Erika took a seat at the small dinette in the corner near the bay window. She knew she’d be the one heading off to the grocery store for her mother. Since her Jeep was the only working one at the moment, and her mom didn’t drive anything bigger than her old Ford compact, she’d get a chance to visit her daddy on the way.
“What’s on the menu this week?” Erika asked as she picked at an imaginary spot on the small kitchen table.
“I was thinking chicken but I can’t find anything to go with it. I’ll have to put something together with what I have. I have some potatoes that are still good. I’ll figure something out. I don’t want you going out in the rain.”
Erika looked out the window at the dark gray clouds that threatened in the distance. The rain wouldn’t come in for another few hours, and she knew that her car was built like a tank. Rain wouldn’t stop her.
“Mom, my car can handle the rain. I don’t mind driving.”
“No, no. You can go tomorrow.” Brianne waved her hand in the air as if to shoo away the topic.
“I’d like to visit Daddy. Since I’ll be out, I can stop at the store for you anyway.”
Brianne held one hand on the cupboard door and had a pencil in the other. She hesitated only enough that her daughter wouldn’t notice. She missed her husband terribly. She quickly jotted a few more items to her list, then closed the door. She gathered two cups and two tea bags and turned to Erika. She poured the steaming hot water into the cups and placed them on the small kitchenette. She returned with the tea bags and a small bowl of sugar. When she sat, she quietly measured her daughter as they drank their tea in silence.
A mother knows, and she could see that Erika hadn’t gotten much sleep over the past few months. The west coast make-up she spent her money on couldn't hide the mauve color under her eyes. She was frail and had lost too much weight, Brianne thought.
When she had decided to marry Hank fresh out of training, Brianne had resigned herself to being the proper military wife.
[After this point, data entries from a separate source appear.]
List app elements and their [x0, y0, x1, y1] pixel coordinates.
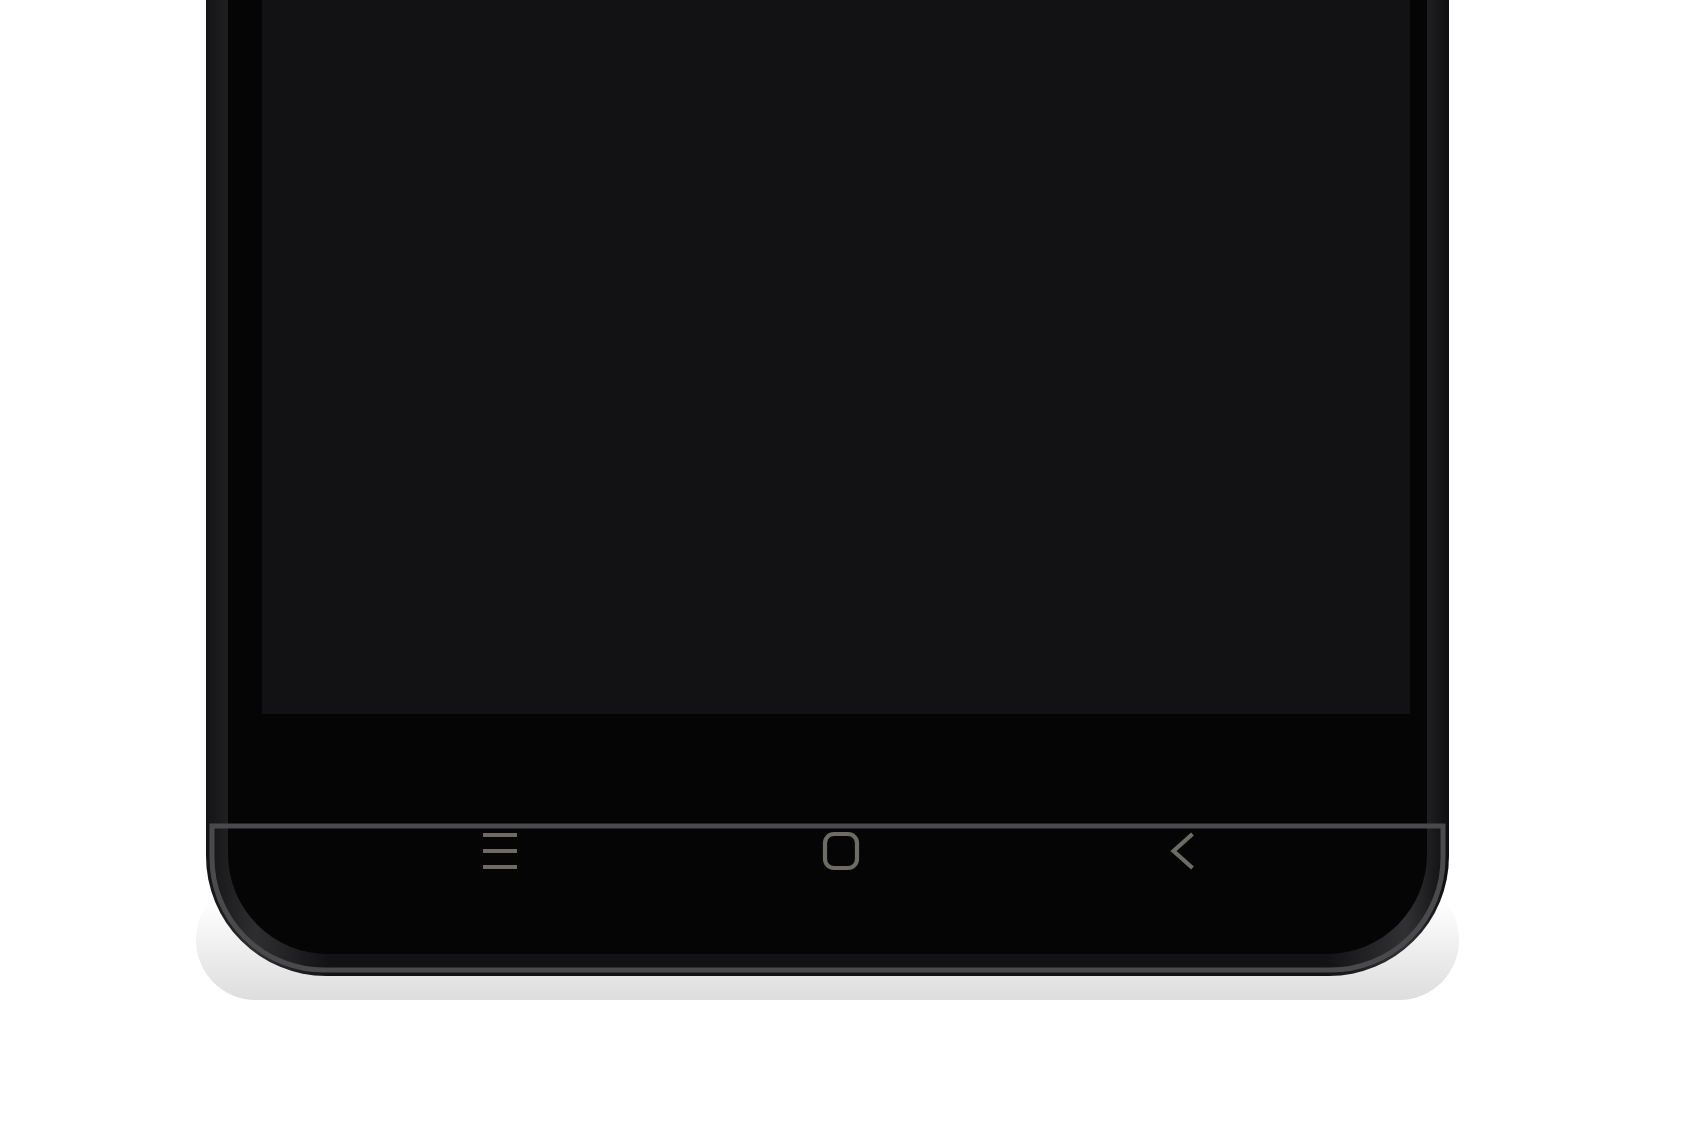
button[interactable]: Back: [1033, 751, 1333, 951]
button[interactable]: Menu: [350, 751, 650, 951]
button[interactable]: Home: [691, 751, 991, 951]
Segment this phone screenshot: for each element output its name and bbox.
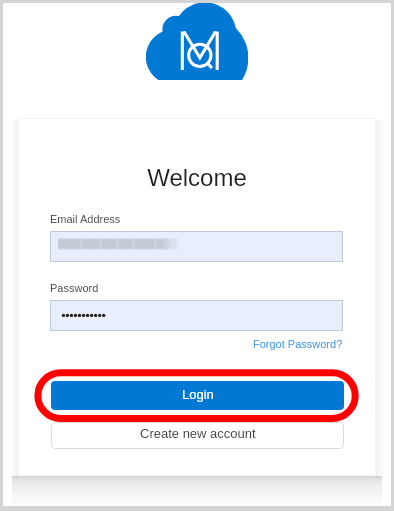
staticText: Create new account — [140, 426, 256, 441]
button[interactable]: Login — [51, 381, 344, 410]
button[interactable] — [50, 300, 343, 331]
button[interactable] — [50, 231, 343, 262]
button[interactable]: Create new account — [51, 422, 344, 449]
staticText: Password — [50, 282, 99, 294]
staticText: Login — [182, 387, 214, 402]
other: App logo — [146, 3, 248, 81]
staticText: Welcome — [18, 164, 376, 191]
staticText: Email Address — [50, 213, 121, 225]
button[interactable]: Forgot Password? — [253, 338, 343, 350]
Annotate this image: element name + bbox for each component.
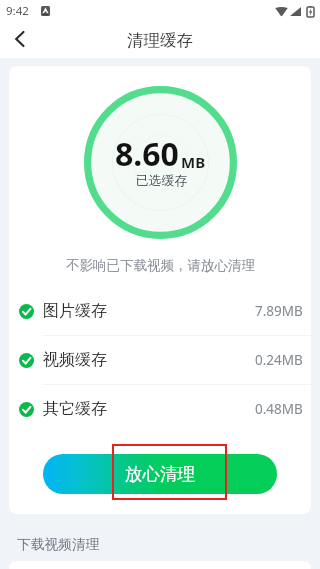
button[interactable]: 放心清理 (43, 454, 277, 494)
staticText: 7.89MB (255, 302, 303, 320)
staticText: 9:42 (6, 3, 29, 19)
button[interactable]: 视频缓存 (9, 336, 311, 385)
staticText: 0.48MB (255, 400, 303, 418)
button[interactable]: 图片缓存 (9, 287, 311, 336)
button[interactable]: 下载视频清理 (0, 536, 320, 553)
staticText: 其它缓存 (43, 399, 107, 419)
staticText: MB (181, 152, 206, 172)
staticText: 8.60 (115, 132, 179, 176)
staticText: 清理缓存 (127, 30, 193, 51)
staticText: 图片缓存 (43, 301, 107, 321)
staticText: 视频缓存 (43, 350, 107, 370)
staticText: 不影响已下载视频，请放心清理 (66, 257, 255, 274)
staticText: 0.24MB (255, 351, 303, 369)
button[interactable]: 其它缓存 (9, 385, 311, 434)
staticText: 已选缓存 (136, 173, 188, 189)
staticText: 放心清理 (125, 463, 195, 485)
button[interactable]: Back (0, 22, 36, 58)
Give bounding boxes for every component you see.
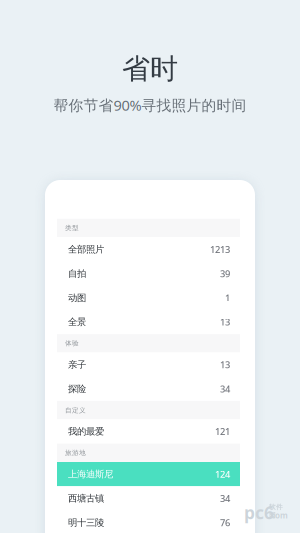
button[interactable]: 自拍	[45, 261, 255, 286]
staticText: 体验	[65, 339, 79, 347]
button[interactable]: 亲子	[45, 352, 255, 377]
staticText: 帮你节省90%寻找照片的时间	[54, 95, 246, 115]
staticText: pc6	[244, 501, 274, 524]
staticText: 124	[215, 468, 230, 480]
staticText: 34	[220, 383, 230, 395]
button[interactable]: 上海迪斯尼	[45, 462, 255, 486]
staticText: 76	[220, 516, 230, 529]
staticText: 1	[225, 292, 230, 304]
staticText: 省时	[122, 52, 178, 86]
staticText: 全部照片	[68, 244, 104, 255]
staticText: 全景	[68, 316, 86, 328]
button[interactable]: 全景	[45, 310, 255, 334]
button[interactable]: 动图	[45, 286, 255, 310]
staticText: 上海迪斯尼	[68, 468, 113, 480]
staticText: .com	[269, 510, 288, 521]
staticText: 我的最爱	[68, 426, 104, 437]
staticText: 13	[220, 316, 230, 328]
staticText: 西塘古镇	[68, 493, 104, 504]
staticText: 34	[220, 492, 230, 505]
staticText: 自拍	[68, 268, 86, 279]
staticText: 软件园	[269, 503, 283, 519]
staticText: 探险	[68, 383, 86, 395]
staticText: 动图	[68, 292, 86, 304]
staticText: 自定义	[65, 406, 86, 414]
staticText: 亲子	[68, 359, 86, 370]
staticText: 明十三陵	[68, 517, 104, 528]
button[interactable]: 西塘古镇	[45, 486, 255, 510]
staticText: 39	[220, 267, 230, 280]
staticText: 13	[220, 358, 230, 371]
staticText: 旅游地	[65, 449, 86, 457]
staticText: 121	[215, 425, 230, 438]
button[interactable]: 明十三陵	[45, 510, 255, 533]
button[interactable]: 我的最爱	[45, 419, 255, 444]
button[interactable]: 探险	[45, 377, 255, 401]
staticText: 类型	[65, 224, 79, 232]
staticText: 1213	[210, 243, 230, 256]
button[interactable]: 全部照片	[45, 237, 255, 261]
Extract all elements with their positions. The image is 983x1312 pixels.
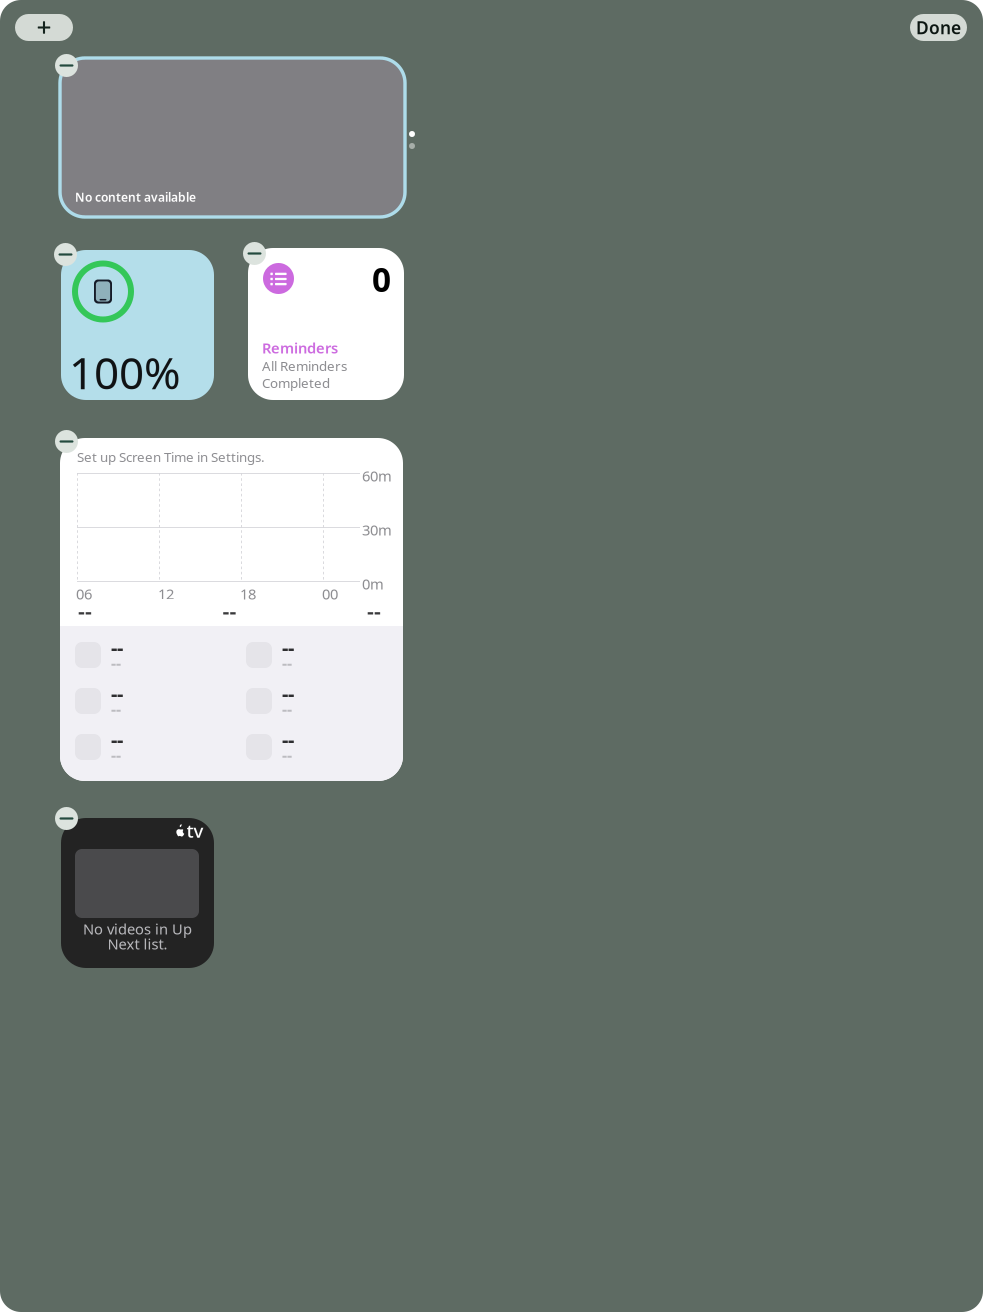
button[interactable]: Done: [910, 14, 967, 41]
button[interactable]: tv: [61, 818, 214, 968]
button[interactable]: Remove widget: [55, 807, 78, 830]
staticText: No videos in Up: [83, 919, 192, 938]
button[interactable]: Remove widget: [55, 54, 78, 77]
button[interactable]: Remove widget: [243, 242, 266, 265]
staticText: 0: [372, 257, 391, 301]
button[interactable]: No content available: [60, 58, 405, 217]
button[interactable]: Set up Screen Time in Settings.: [60, 438, 403, 781]
staticText: --: [111, 726, 123, 753]
staticText: --: [78, 597, 92, 625]
button[interactable]: 0: [248, 248, 404, 400]
staticText: 100%: [69, 343, 181, 401]
staticText: --: [111, 744, 121, 765]
button[interactable]: Remove widget: [55, 430, 78, 453]
staticText: Set up Screen Time in Settings.: [77, 448, 265, 466]
staticText: --: [282, 744, 292, 765]
staticText: --: [282, 652, 292, 673]
staticText: No content available: [75, 189, 196, 205]
staticText: --: [111, 698, 121, 719]
staticText: tv: [186, 818, 204, 843]
staticText: Done: [916, 16, 961, 39]
staticText: --: [282, 698, 292, 719]
staticText: --: [282, 680, 294, 707]
staticText: 0m: [362, 574, 384, 594]
staticText: Completed: [262, 374, 330, 392]
staticText: 00: [322, 584, 338, 604]
staticText: --: [282, 634, 294, 661]
staticText: --: [222, 597, 236, 625]
staticText: 30m: [362, 520, 392, 540]
staticText: --: [111, 634, 123, 661]
button[interactable]: 100%: [61, 250, 214, 400]
staticText: 12: [158, 584, 174, 604]
staticText: Next list.: [108, 934, 168, 954]
staticText: 06: [76, 584, 92, 604]
button[interactable]: Remove widget: [54, 243, 77, 266]
button[interactable]: Add widget: [15, 14, 73, 41]
staticText: 60m: [362, 466, 392, 486]
staticText: --: [111, 652, 121, 673]
staticText: --: [367, 597, 381, 625]
staticText: All Reminders: [262, 357, 347, 375]
staticText: 18: [240, 584, 256, 604]
staticText: --: [111, 680, 123, 707]
staticText: --: [282, 726, 294, 753]
staticText: Reminders: [262, 338, 338, 358]
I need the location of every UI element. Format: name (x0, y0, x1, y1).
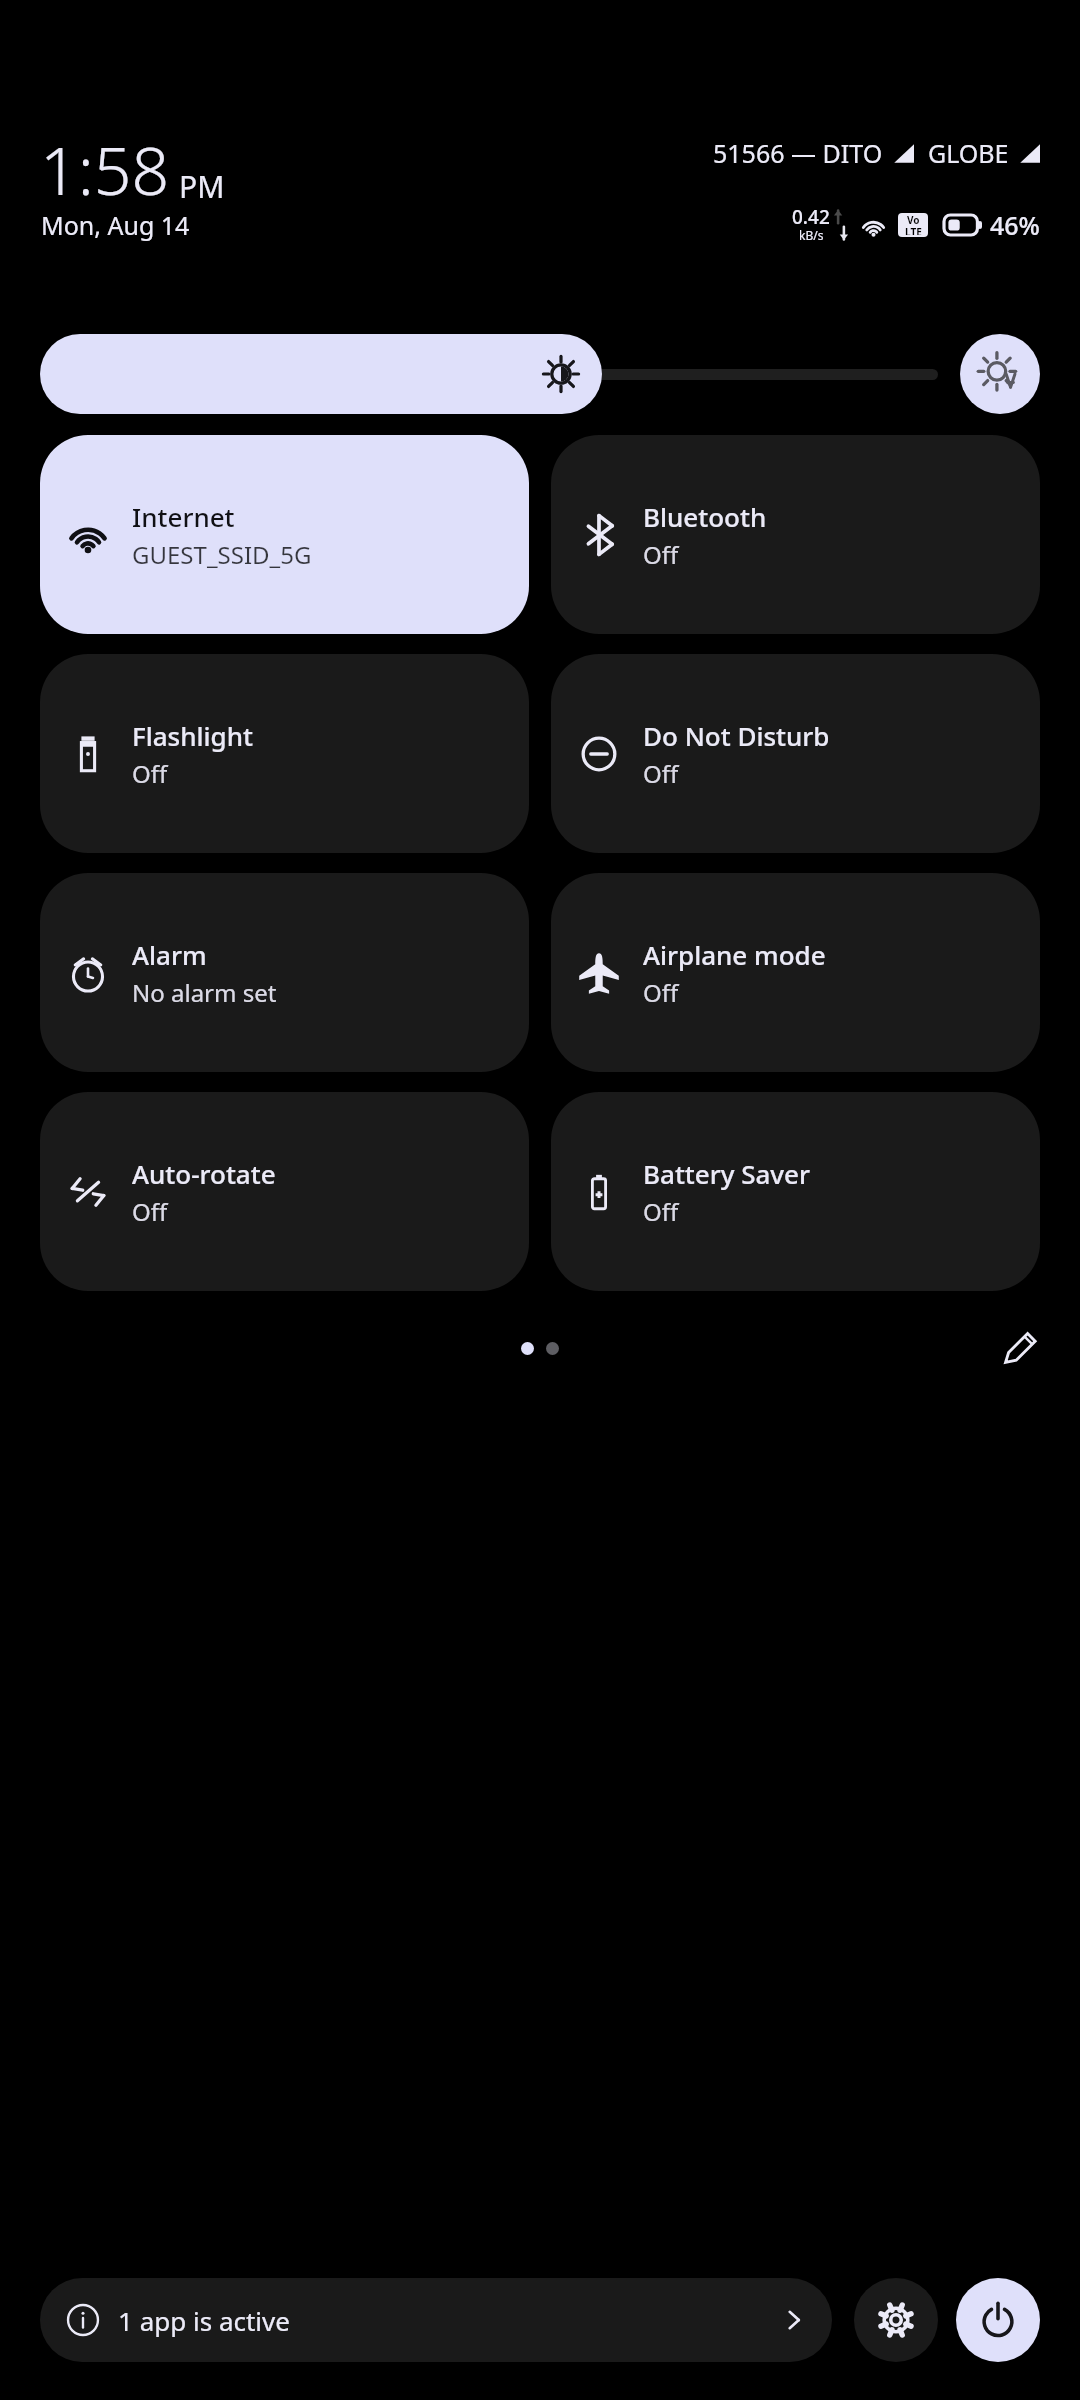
staticText: Vo (907, 213, 920, 227)
button[interactable]: Brightness (40, 334, 938, 414)
staticText: Off (132, 1195, 168, 1228)
staticText: Bluetooth (643, 499, 767, 534)
staticText: GLOBE (928, 136, 1009, 170)
staticText: Alarm (132, 937, 207, 972)
button[interactable]: Flashlight (40, 654, 529, 853)
button[interactable]: Edit tiles (984, 1312, 1056, 1384)
button[interactable]: Internet (40, 435, 529, 634)
button[interactable]: Settings (854, 2278, 938, 2362)
staticText: 51566 — DITO (713, 136, 883, 170)
staticText: Internet (132, 499, 235, 534)
staticText: PM (179, 166, 225, 207)
staticText: LTE (905, 225, 922, 235)
staticText: GUEST_SSID_5G (132, 538, 312, 571)
staticText: 0.42 (792, 204, 830, 230)
staticText: Off (132, 757, 168, 790)
staticText: Battery Saver (643, 1156, 810, 1191)
staticText: Airplane mode (643, 937, 826, 972)
button[interactable]: Do Not Disturb (551, 654, 1040, 853)
button[interactable]: Auto brightness (960, 334, 1040, 414)
staticText: 1:58 (40, 124, 170, 214)
staticText: Auto-rotate (132, 1156, 276, 1191)
button[interactable]: Bluetooth (551, 435, 1040, 634)
button[interactable]: Power (956, 2278, 1040, 2362)
staticText: kB/s (799, 227, 824, 243)
staticText: Do Not Disturb (643, 718, 830, 753)
staticText: 46% (990, 208, 1040, 242)
button[interactable]: 1 app is active (40, 2278, 832, 2362)
staticText: Off (643, 757, 679, 790)
staticText: Flashlight (132, 718, 253, 753)
button[interactable]: Battery Saver (551, 1092, 1040, 1291)
button[interactable]: Alarm (40, 873, 529, 1072)
button[interactable]: Auto-rotate (40, 1092, 529, 1291)
staticText: No alarm set (132, 976, 277, 1009)
staticText: Off (643, 538, 679, 571)
staticText: Off (643, 976, 679, 1009)
staticText: Off (643, 1195, 679, 1228)
staticText: 1 app is active (118, 2303, 782, 2338)
button[interactable]: Airplane mode (551, 873, 1040, 1072)
staticText: Mon, Aug 14 (41, 208, 190, 242)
She had moved across the country more than a dozen times, usually with Erika in tow. She knew what it was to be a soldier's wife and she never complained about it. She proudly hung the American flag from the front porch of each home they lived in, a yellow ribbon adorned to the railing at the base of the flag. She could never fault the United States government for taking away her husband. That was the work of an insurgent native, who carefully placed the IED that killed Hank and part of his unit and injured hundreds of others. She accepted that at some point in time that day would come. She had prayed it would be many years in the future, but she thanked the Lord every day for the time she was given with her husband. She was sad that her daughter didn’t have as much time as she had.
“Okay,” Brianne said. “I want to bake a pie for Mrs. Hamilton and her family anyway. But you hurry back. I don’t want you getting caught up in the storm.”
“Yes, mom. I’ll be back soon.” Erika kissed her mom on the forehead and took the list from her. Brianne watched as Erika grabbed her keys, rain jacket and headed to her Jeep.
***
Blake had parked across the street from the small plot of land with headstones aged by time and weather, but couldn’t bring himself to cross the street to the entrance of the cemetery. Instead, on frequent visits, he would park the truck on the side of the gravel road and, if the rare occasion called for it, get out and lean up against the hood and just stare. Like he did today.
The dark clouds were coming in fast. He could see and smell the rain in the distance. Fresh and clean. It fell in sheets—no, waves—soaking the trees and grasses. The air was heavy and cool, exactly as Blake felt on the inside. So when the black Jeep came to a quick jolt in front of him on the other side of the road, with white smoke barreling from under its hood, he couldn’t understand why he was even remotely intrigued to find out what the delicate woman behind the wheel was going to do about it.